State Comptroller Yosef Shapira fined embattled Likud MK Oren Hazan NIS 5,000 after accusing him of submitting a false report on campaign spending ahead of January’s Likud primary, as part of a harsh report issued on Wednesday on fund raising and spending laws for party primaries.
Shapira cautioned Hazan he could face up to three years in prison for the offense if it led to a criminal conviction.
Hazan claimed in the report that he did not raise or spend any money besides the registration fee he paid to run.
But the comptroller found that Hazan spent NIS 25,000 on the race. Shapira did not accept his explanation that he was unaware he was required by law to report on expenses paid by others for his campaign.
“The state comptroller wishes to emphasize that the law states that knowingly submitting a false declaration to authorities carries a jail sentence of three years,” the report said. “Submitting a declaration that is not true, as the MK did, is a crime, with all the ramifications that come with it.”
Hazan said he was a new lawmaker, did not realize he needed to report on funds expended by other on his behalf and would learn lessons from the report – appearing to hope to ride out the storm.
But the storm hit him hard on Wednesday.
Knesset Speaker Yuli Edelstein, who has sparred with Hazan for several months, called upon him to quit the Knesset due to the report’s findings. Edelstein contrasted Hazan to Bayit Yehudi MK Yinon Magal, who quit the Knesset Tuesday following sexual harassment allegations.
“One MK did the honorable thing and resigned, and I hope the other does, too,” Edelstein told reporters accompanying him to Germany.
Later on Wednesday, Hazan suffered another blow when following complaints from several lawmakers, the Knesset Ethics Committee barred him from speaking in the Knesset plenum and committees and participating in their debates for a month.
Hazan will only be allowed to enter in order to vote. He said in response that he is still waiting for the committee to punish Yesh Atid MK Karin Elharar for saying he was “garbage and a zero, who should die.”
Elharar, who heads the Knesset’s State Control Committee that monitors the comptroller, and has also fought with Hazan, for her own part called on Attorney-General Yehuda Weinstein to open a criminal investigation into the report’s findings.
“The harsh findings prove there is political and perhaps even criminal corruption in the parties that conduct primaries,” she said.
“The report symbolizes the crumbling of the values of integrity, transparency and proper handling of public funds in those parties.”
Besides Hazan, the comptroller fined numerous ministers and MKs from the Likud, Zionist Union, Meretz and Bayit Yehudi, for raising and spending too much money on their primary campaigns.

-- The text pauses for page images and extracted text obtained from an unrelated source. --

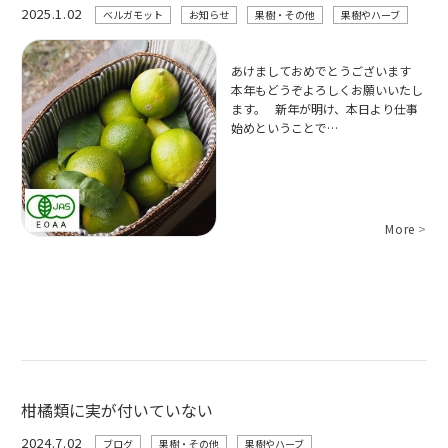
2025.1.02
ベルガモット
お知らせ
果樹・その他
果樹やハーブ
あけましておめでとうございます
本年もどうぞよろしくお願いいたし
ます。 新年が明け、本日より仕事
始めということで…
More
>
柑橘類に実が付いていない
2024.7.02
ブログ
果樹・その他
果樹やハーブ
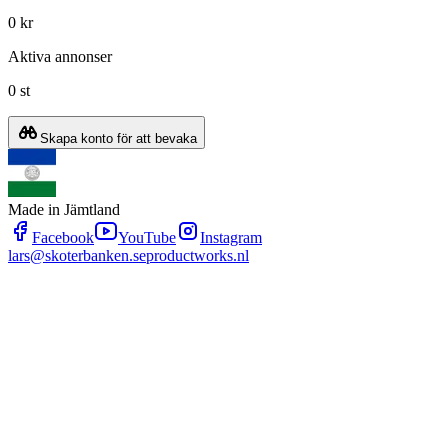
0 kr
Aktiva annonser
0 st
Skapa konto för att bevaka
Made in Jämtland
Facebook
YouTube
Instagram
lars@skoterbanken.se
productworks.nl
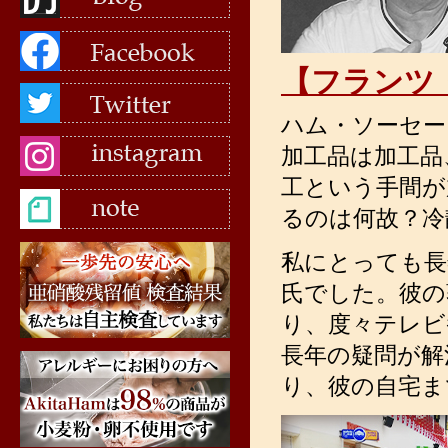
【フランツ
ハム・ソーセー
加工品は加工品
工という手間が
るのは何故？冷
私にとっても長
氏でした。彼の
り、度々テレビ
長年の疑問が解
り、彼の自宅ま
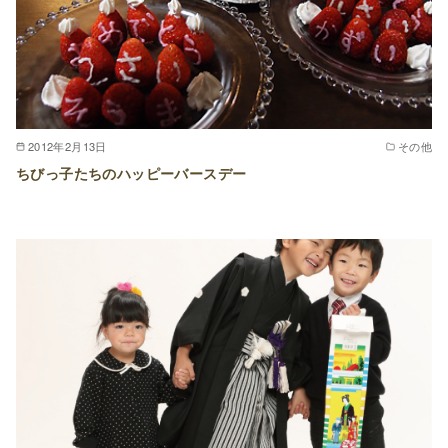
2012年2月13日
その他
ちびっ子たちのハッピーバースデー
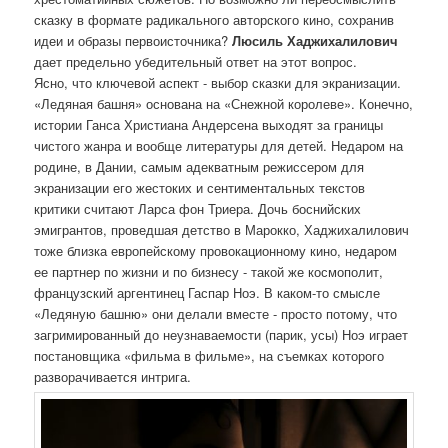
сказку в формате радикального авторского кино, сохранив
идеи и образы первоисточника?
Люсиль Хаджихалилович
дает предельно убедительный ответ на этот вопрос.
Ясно, что ключевой аспект - выбор сказки для экранизации.
«Ледяная башня» основана на «Снежной королеве». Конечно,
истории Ганса Христиана Андерсена выходят за границы
чистого жанра и вообще литературы для детей. Недаром на
родине, в Дании, самым адекватным режиссером для
экранизации его жестоких и сентиментальных текстов
критики считают Ларса фон Триера. Дочь боснийских
эмигрантов, проведшая детство в Марокко, Хаджихалилович
тоже близка европейскому провокационному кино, недаром
ее партнер по жизни и по бизнесу - такой же космополит,
французский аргентинец Гаспар Ноэ. В каком-то смысле
«Ледяную башню» они делали вместе - просто потому, что
загримированный до неузнаваемости (парик, усы) Ноэ играет
постановщика «фильма в фильме», на съемках которого
разворачивается интрига.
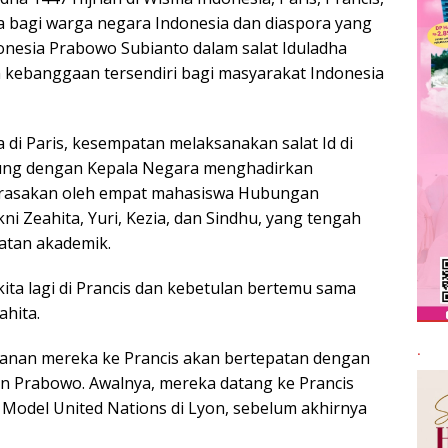
ha 1447 Hijriah di Wisma Indonesia, Paris, Prancis,
a bagi warga negara Indonesia dan diaspora yang
donesia Prabowo Subianto dalam salat Iduladha
ebanggaan tersendiri bagi masyarakat Indonesia
di Paris, kesempatan melaksanakan salat Id di
sung dengan Kepala Negara menghadirkan
 dirasakan oleh empat mahasiswa Hubungan
kni Zeahita, Yuri, Kezia, dan Sindhu, yang tengah
iatan akademik.
kita lagi di Prancis dan kebetulan bertemu sama
ahita.
.
anan mereka ke Prancis akan bertepatan dengan
n Prabowo. Awalnya, mereka datang ke Prancis
Model United Nations di Lyon, sebelum akhirnya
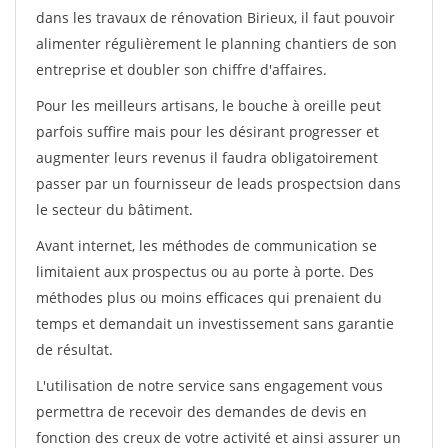
dans les travaux de rénovation Birieux, il faut pouvoir
alimenter régulièrement le planning chantiers de son
entreprise et doubler son chiffre d'affaires.
Pour les meilleurs artisans, le bouche à oreille peut
parfois suffire mais pour les désirant progresser et
augmenter leurs revenus il faudra obligatoirement
passer par un fournisseur de leads prospectsion dans
le secteur du bâtiment.
Avant internet, les méthodes de communication se
limitaient aux prospectus ou au porte à porte. Des
méthodes plus ou moins efficaces qui prenaient du
temps et demandait un investissement sans garantie
de résultat.
L'utilisation de notre service sans engagement vous
permettra de recevoir des demandes de devis en
fonction des creux de votre activité et ainsi assurer un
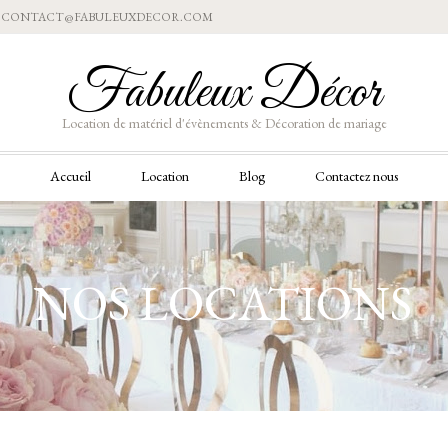
Aller
CONTACT@FABULEUXDECOR.COM
au
contenu
Fabuleux Décor
Location de matériel d'évènements & Décoration de mariage
Aller
Accueil
Location
Blog
Contactez nous
au
contenu
NOS LOCATIONS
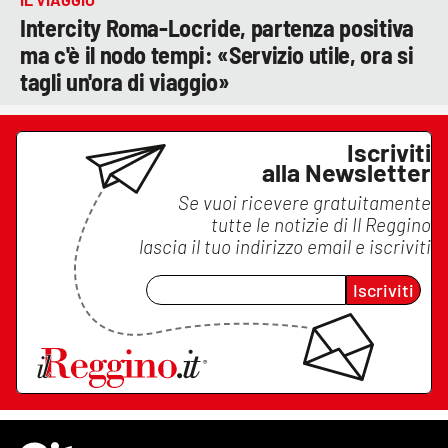
Intercity Roma-Locride, partenza positiva
ma c'è il nodo tempi: «Servizio utile, ora si
tagli un'ora di viaggio»
Iscriviti
alla Newsletter
Se vuoi ricevere gratuitamente
tutte le notizie di
Il Reggino
lascia il tuo indirizzo email e iscriviti
Iscriviti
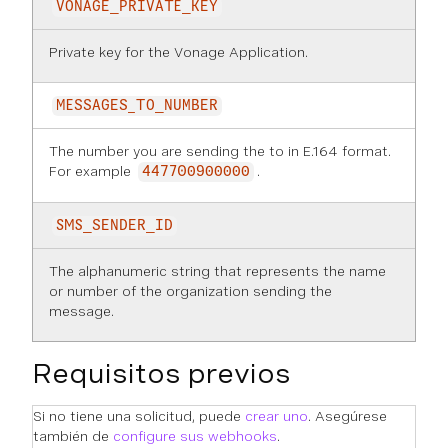
VONAGE_PRIVATE_KEY
Private key for the Vonage Application.
MESSAGES_TO_NUMBER
The number you are sending the to in E.164 format.
For example
.
447700900000
SMS_SENDER_ID
The alphanumeric string that represents the name
or number of the organization sending the
message.
Requisitos previos
Si no tiene una solicitud, puede
crear uno
. Asegúrese
también de
configure sus webhooks
.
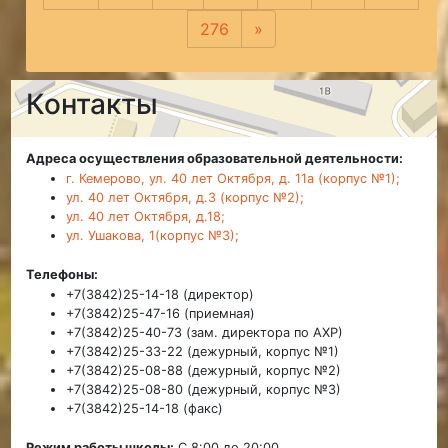
276
»
Следующая
Контакты
Адреса осуществления образовательной деятельности:
г. Кемерово, ул. 40 лет Октября, д. 11а (корпус №1);
ул. 40 лет Октября, д.3 (корпус №2);
ул. 40 лет Октября, д.18;
ул. Ушакова, 1(корпус №3);
Телефоны:
+7(3842)25-14-18 (директор)
+7(3842)25-47-16 (приемная)
+7(3842)25-40-73 (зам. директора по АХР)
+7(3842)25-33-22 (дежурный, корпус №1)
+7(3842)25-08-88 (дежурный, корпус №2)
+7(3842)25-08-80 (дежурный, корпус №3)
+7(3842)25-14-18 (факс)
Режим работы школы:
С 8:00 до 20:00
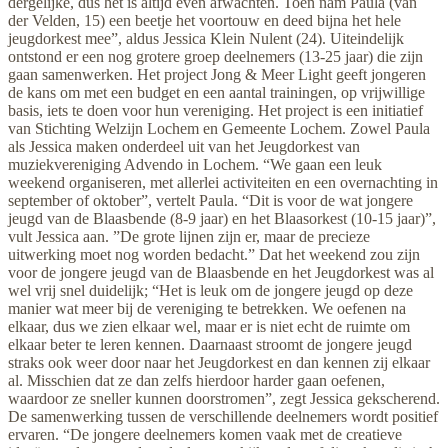
dergelijke, dus het is altijd even afwachten. Toen nam Paula (van
der Velden, 15) een beetje het voortouw en deed bijna het hele
jeugdorkest mee”, aldus Jessica Klein Nulent (24). Uiteindelijk
ontstond er een nog grotere groep deelnemers (13-25 jaar) die zijn
gaan samenwerken. Het project Jong & Meer Light geeft jongeren
de kans om met een budget en een aantal trainingen, op vrijwillige
basis, iets te doen voor hun vereniging. Het project is een initiatief
van Stichting Welzijn Lochem en Gemeente Lochem. Zowel Paula
als Jessica maken onderdeel uit van het Jeugdorkest van
muziekvereniging Advendo in Lochem. “We gaan een leuk
weekend organiseren, met allerlei activiteiten en een overnachting in
september of oktober”, vertelt Paula. “Dit is voor de wat jongere
jeugd van de Blaasbende (8-9 jaar) en het Blaasorkest (10-15 jaar)”,
vult Jessica aan. ”De grote lijnen zijn er, maar de precieze
uitwerking moet nog worden bedacht.” Dat het weekend zou zijn
voor de jongere jeugd van de Blaasbende en het Jeugdorkest was al
wel vrij snel duidelijk; “Het is leuk om de jongere jeugd op deze
manier wat meer bij de vereniging te betrekken. We oefenen na
elkaar, dus we zien elkaar wel, maar er is niet echt de ruimte om
elkaar beter te leren kennen. Daarnaast stroomt de jongere jeugd
straks ook weer door naar het Jeugdorkest en dan kennen zij elkaar
al. Misschien dat ze dan zelfs hierdoor harder gaan oefenen,
waardoor ze sneller kunnen doorstromen”, zegt Jessica gekscherend.
De samenwerking tussen de verschillende deelnemers wordt positief
ervaren. “De jongere deelnemers komen vaak met de creatieve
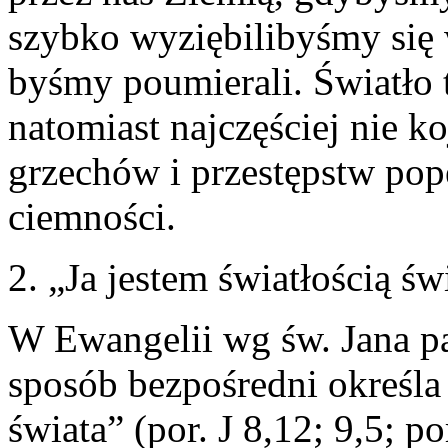
szybko wyziębilibyśmy się w
byśmy poumierali. Światło 
natomiast najczęściej nie k
grzechów i przestępstw pope
ciemności.
2. „Ja jestem światłością św
W Ewangelii wg św. Jana pa
sposób bezpośredni określa
świata” (por. J 8,12; 9,5; 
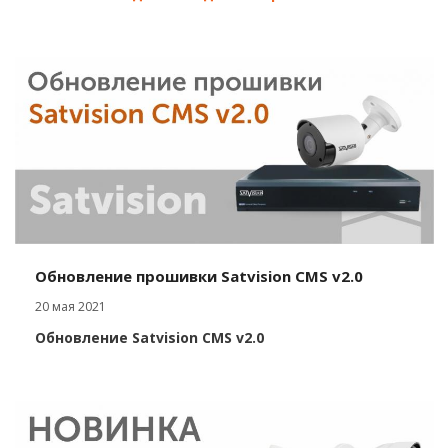
Обновление прошивки Satvision CMS v2.0
20 мая 2021
Обновление Satvision CMS v2.0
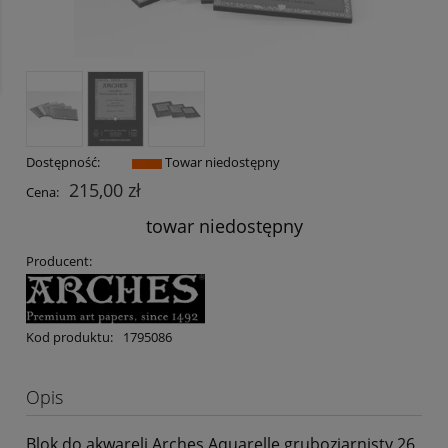
Dostępność:
Towar niedostępny
215,00 zł
Cena:
towar niedostępny
Producent:
Kod produktu:
1795086
Opis
Blok do akwareli Arches Aquarelle gruboziarnisty 26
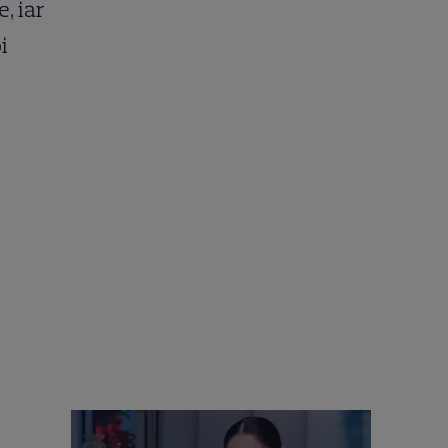
e, iar
i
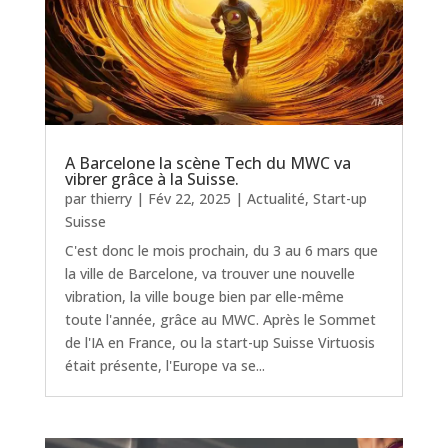
A Barcelone la scène Tech du MWC va
vibrer grâce à la Suisse.
par
thierry
|
Fév 22, 2025
|
Actualité
,
Start-up
Suisse
C'est donc le mois prochain, du 3 au 6 mars que
la ville de Barcelone, va trouver une nouvelle
vibration, la ville bouge bien par elle-même
toute l'année, grâce au MWC. Après le Sommet
de l'IA en France, ou la start-up Suisse Virtuosis
était présente, l'Europe va se...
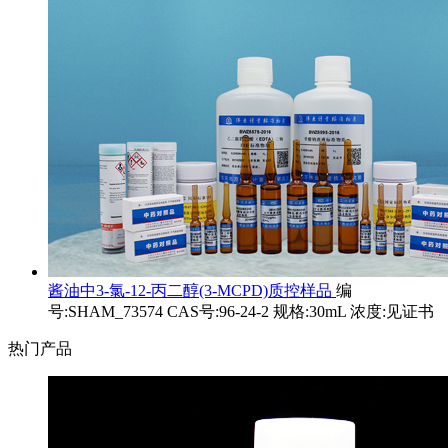
酱油中3-氯-12-丙二醇(3-MCPD)质控样品
编
号:SHAM_73574 CAS号:96-24-2 规格:30mL 浓度:见证书
热门产品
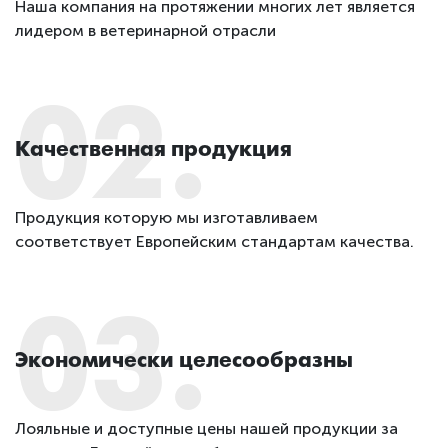
Наша компания на протяжении многих лет является
лидером в ветеринарной отрасли
02.
Качественная продукция
Продукция которую мы изготавливаем
соответствует Европейским стандартам качества.
03.
Экономически целесообразны
Лояльные и доступные цены нашей продукции за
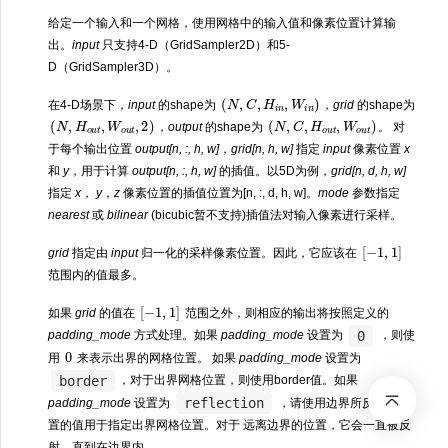
给定一个输入和一个网格，使用网格中的输入值和像素位置计算输
出。
input
只支持4-D（GridSampler2D）和5-
D（GridSampler3D）。
(
N
,
C
,
H
i
n
,
W
i
n
)
在4-D场景下，
input
的shape为
，
grid
的shape为
(
N
,
H
o
u
t
,
W
o
u
t
,
2
)
(
N
,
C
,
H
o
u
t
,
W
o
u
t
)
，
output
的shape为
。 对
于每个输出位置
output[n, :, h, w]
，
grid[n, h, w]
指定
input
像素位置
x
和
y
，用于计算
output[n, :, h, w]
的插值。以5D为例，
grid[n, d, h, w]
指定
x
，
y
，
z
像素位置的插值位置为[n, :, d, h, w]。
mode
参数指定
nearest
或
bilinear
(bicubic暂不支持)插值法对输入像素进行采样。
[
−
1
,
1
]
grid
指定由
input
归一化的采样像素位置。因此，它应该在
范围内的值最多。
[
−
1
,
1
]
如果
grid
的值在
范围之外，则相应的输出将按照定义的
0
padding_mode
方式处理。如果
padding_mode
设置为
，则使
0
用
来表示出界的网格位置。 如果
padding_mode
设置为
border
，对于出界网格位置，则使用border值。如果
reflection
padding_mode
设置为
，请使用边界所反映的位
置的值用于指定出界网格位置。对于 远离边界的位置，它会一直被反
射，直到在边界内。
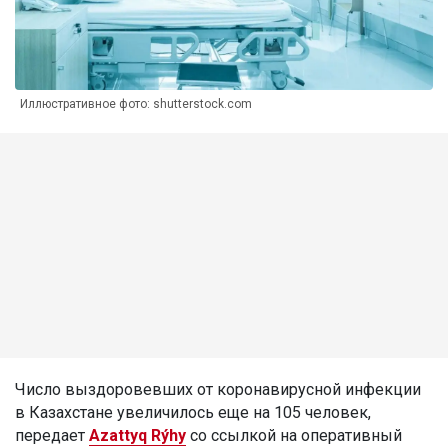
Иллюстративное фото: shutterstock.com
Число выздоровевших от коронавирусной инфекции
в Казахстане увеличилось еще на 105 человек,
передает
Azattyq Rýhy
со ссылкой на оперативный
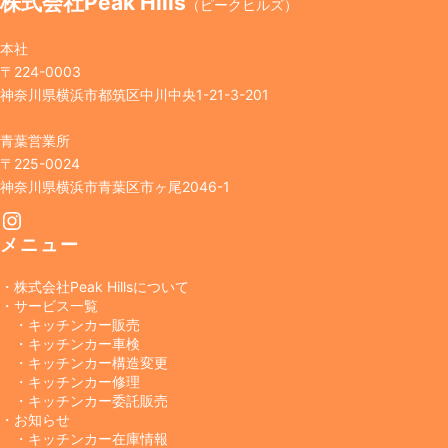
株式会社Peak Hills
（ピークヒルズ）
本社
〒224-0003
神奈川県横浜市都筑区中川中央1-21-3-201
青葉営業所
〒225-0024
神奈川県横浜市青葉区市ヶ尾2046-1
Instagram
メニュー
・株式会社Peak Hillsについて
・サービス一覧
・キッチンカー販売
・キッチンカー車検
・キッチンカー構造変更
・キッチンカー修理
・キッチンカー委託販売
・お知らせ
・キッチンカー在庫情報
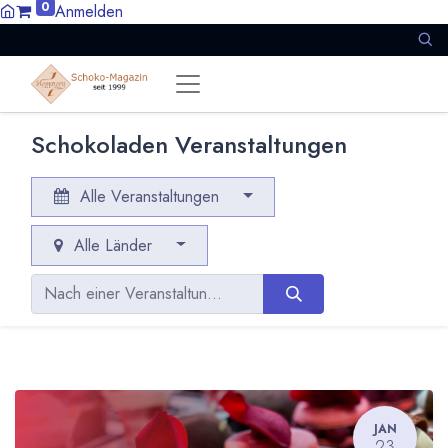
0
Anmelden
Schokoladen Veranstaltungen
Alle Veranstaltungen
Alle Länder
JAN
23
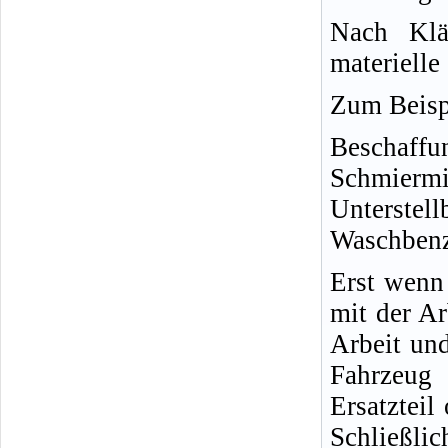
Nach Klä
materielle
Zum Beisp
Beschaffu
Schmiermi
Unterstel
Waschbenzi
Erst wenn 
mit der Ar
Arbeit und
Fahrzeug 
Ersatzteil
Schließlic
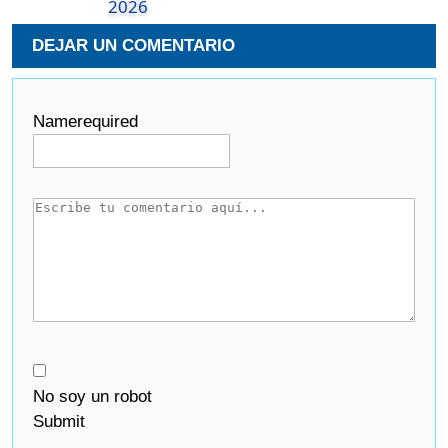
2026
DEJAR UN COMENTARIO
Name
required
No soy un robot
Submit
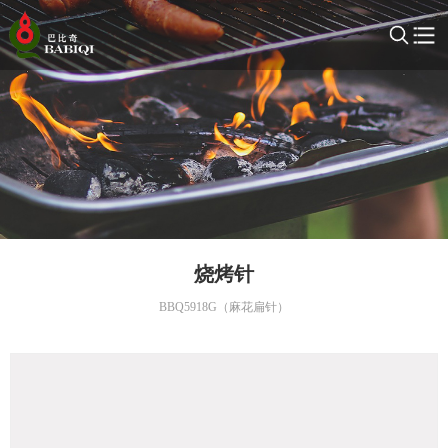
烧烤针
BBQ5918G（麻花扁针）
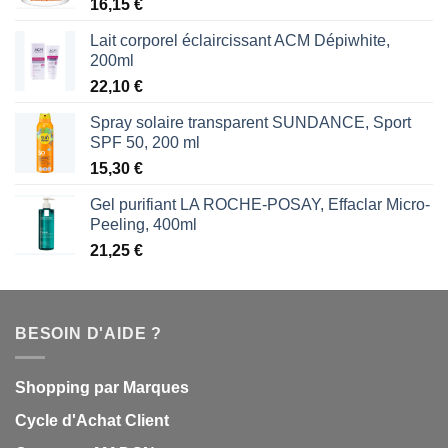
16,15
€
Lait corporel éclaircissant ACM Dépiwhite,
200ml
22,10
€
Spray solaire transparent SUNDANCE, Sport
SPF 50, 200 ml
15,30
€
Gel purifiant LA ROCHE-POSAY, Effaclar Micro-
Peeling, 400ml
21,25
€
BESOIN D'AIDE ?
Shopping par Marques
Cycle d'Achat Client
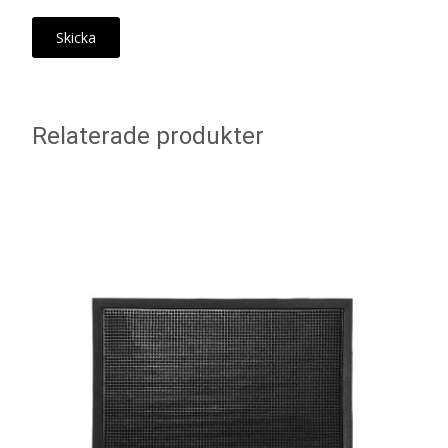
Relaterade produkter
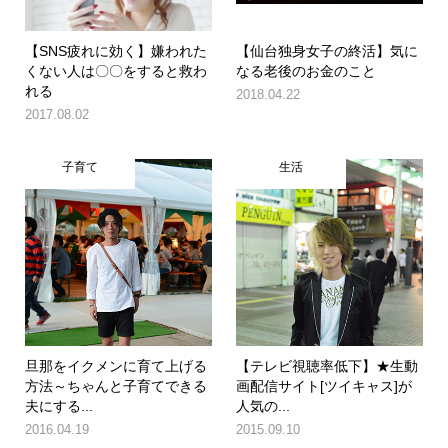
【SNS疲れに効く】嫌われた
【仙台独身女子の終活】気に
くない人は〇〇をすると救わ
なる老後のお金のこと
れる
2018.04.22
2017.08.02
子育て
生活
旦那をイクメンに育て上げる
【テレビ視聴率低下】★生動
方法～ちゃんと子育てできる
画配信サイト[ツイキャス]が
夫にする...
人気の...
2016.04.19
2015.09.10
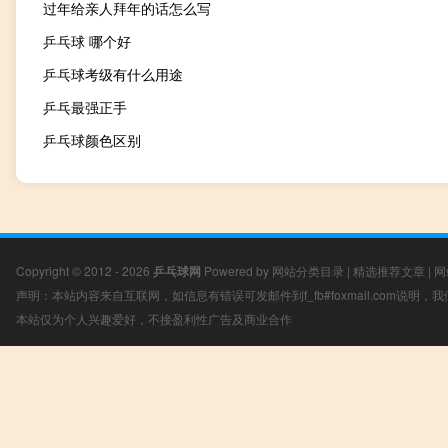
过年给亲人拜年的话怎么写
乒乓球 哪个好
乒乓球考级有什么用途
乒乓最强正手
乒乓球颜色区别
Copyright © 2012 - 2026
乒乓球网
Powered by
网站分类目录
|
精选推荐文章
|
网
声明：本站内容来自互联网，如信息有错误可发邮件到f_fb#foxmail.com说明
本站仅为个人兴趣爱好，不接盈利性广告及商业合作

Unsurprisingly, some of the worst offenders were politicians with significant personal wealth, including Bayit Yehudi leader Naftali Bennett and Zionist Union MK Erel Margalit.
Shapira levied the heftiest fine on Bennett – NIS 30,000. He criticized Bennett for spending NIS 1.2 million on a leadership race for head of his party, even though he was not challenged by a serious candidate and for using internal primaries as an excuse to promote his party in the general election using funds raised abroad.
The excess of funds raised from abroad by all parties, rising to NIS 4m. according to Shapira, was another theme of the report, particularly since he said it was hard to oversee such funds, and spot-checking of some funds had shown irregularities.
The report said that Bennett may have failed to report the correct amount of funds he spent for various services, since he did not include required documentation for many of the funds expended.
Further, Shapira slammed him for failing to separately delineate which funds were spent in his primary run and which in the Knesset elections, though the law requires that separation.
In 2014, Shapira castigated Bayit Yehudi for similar conduct, missing receipts on NIS 9.6m. of its expenses, limiting his ability to verify how much the party spent and if it was spent properly.
Accordingly, he fined Bayit Yehudi NIS 380,000 at the time.
Bennett used similar tactics in the pre-2013 election primaries, spending too much money despite knowing he would be fined, because he could afford it.
The comptroller found that failed Knesset candidate Moshe Feiglin spent more than NIS 1m. on his unsuccessful campaign and went more than NIS 400,000 in debt. Feiglin was fined NIS 10,000.
Margalit was fined NIS 7,500 for spending too much and former Bayit Yehudi MK Avraham Wortzman NIS 12,000 for raising NIS 200,000 more than permitted by law.
Two additional ministers also faced Shapira’s wrath.
He criticized Culture and Sport Minister Miri Regev for illegally receiving free supplies and services that helped her campaign. However, he did not fine Regev or allege she had committed a crime.
Similarly, he accused Welfare and Social Services Minister Haim Katz of using his post as former head of the Israel Aerospace Industries union to boost his campaign, but without issuing a fine or a threat of criminal charges.
“Workers were seen arriving at polling stations in vehicles provided by the company,” Shapira wrote.
“Their arrival at polling stations that were opened specially for voters who did not want to vote near their homes and their return to work was facilitated by the company.”
The report described company cars bringing droves of groups of five to 10 workers at a time to vote, presumably for Katz.
The Katz and IAI problem is not new.
In a 2012 report, Shapira warned of possible illegal behavior by Katz in facilitating voting of IAI workers for him during working hours, sending a letter to then head of the Electoral Commission, Justice Elyakim Rubinstein and Weinstein.
In his letter, Shapira indicated that use of IAI’s facilities, computers and other resources for political purposes, in particular during work hours, could be illegal.
Shapira stated in his letter that his office had received complaints in the past about Katz’s behavior, which added credibility to the current suspicions against him.
At the time, there were also allegations of Katz busing in the IAI workers to voting booths in much larger numbers than the five to 10 at a time that occurred this year – possibly part of the reason that Shapira’s rebuke was lighter this time around.
Shapira called on MKs to change laws regarding use of public property in primaries, which is already illegal in general elections, to block Katz and others from similar conduct in the future Other MKs who incurred Shapira’s wrath included: Social Equality Minister Gila Gamliel, MK Nissan Slomiansky (Bayit Yehudi), MK Ayelet Nahmias-Verbin (Zionist Union) and Deputy Construction Minister Jackie Levy (the Likud).
In response to the report both Bennett and Hazan said they would study it and learn its lessons.
“I was a new MK who had never run before and entered the race at the last minute,” said Hazan.